The study, conducted in collaboration with researchers at the National Institutes of Health, countered a previous report that raised concern in the medical community. Biomarkers associated with an increased cancer risk had been found in blood samples from a small study of children taking methylphenidate.
"The new findings should help alleviate some of the concerns that were raised by the previous study," says Scott Kollins, PhD, study co-author and director of Duke's ADHD program. "However, we need to continue to study the long-term effects of these medications and expand our analyses to include older patient populations."
Kollins says the Duke study was more conclusive than the previously published report since it evaluated the two most widely used drugs to treat ADHD, methylphenidate (e.g., Ritalin LA and Concerta) and amphetamine (e.g., Adderall and Adderall XR), with a larger study sample and under conditions that can be generalized to a wider cross-section of children with the condition.
"We looked at three common markers associated with damaged chromosomes and did not find increased genetic abnormalities in children taking either medication, regardless of a variety of factors, such as age, sex, body weight, height, race or ADHD subtype," Kollins says.
Approximately two million children have ADHD, which is commonly characterized by inattention, hyperactivity and impulsivity.Methylphenidate and amphetamine products have been prescribed for decades and millions of prescriptions are written each year in the U.S.
The new study included 63 kids aged 6 to 12 who were diagnosed with ADHD and prescribed one of the two stimulant medications.

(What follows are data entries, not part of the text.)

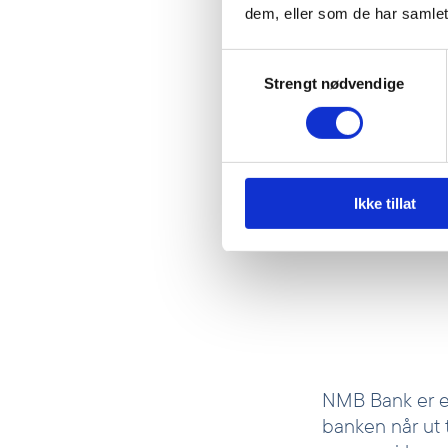
dem, eller som de har samlet
sine,
Samtykkevalg
Strengt nødvendige
Judy Kinyanjui
Investeringsdirekt
Ikke tillat
NMB Bank er en
banken når ut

None of the children were taking stimulants before participating in the study. Blood samples were taken at the beginning of the study and at the end of three months among 47 remaining participants.
Researchers said the cellular markers measured within each group of children did not vary after three months of taking the medications -- indicating that the medication did not increase the likelihood for genetic damage.
"While this work adds to a growing body of literature pointing to the safety of stimulant medications for ADHD, continued work is needed in this area," says Kollins.
The study is published online this month in the Journal of the American Academy of Child and Adolescent Psychiatry. It was supported by the pediatric drug development program of the NIH/NICHD Best Pharmaceuticals for Children Act and the Intramural Research Program of the National Toxicology Program at the National Institute of Environmental Health Sciences.
Co-authors include Kristine Witt, Michael Shelby, Nilda Itchon-Ramos, Melissa Faircloth, Grace Kissling, Allan Chrisman, Hima Ravi, Hemalatha Murli and Donald Mattison.
Kollins has received funding and other support from Shire Pharmaceuticals, Pfizer, Eli Lilly, Psychogenics, New River Pharmaceuticals, Athenagen, and NIH. Dr. Chrisman has received honoraria from McNeil-PPC and Shire Pharmaceuticals.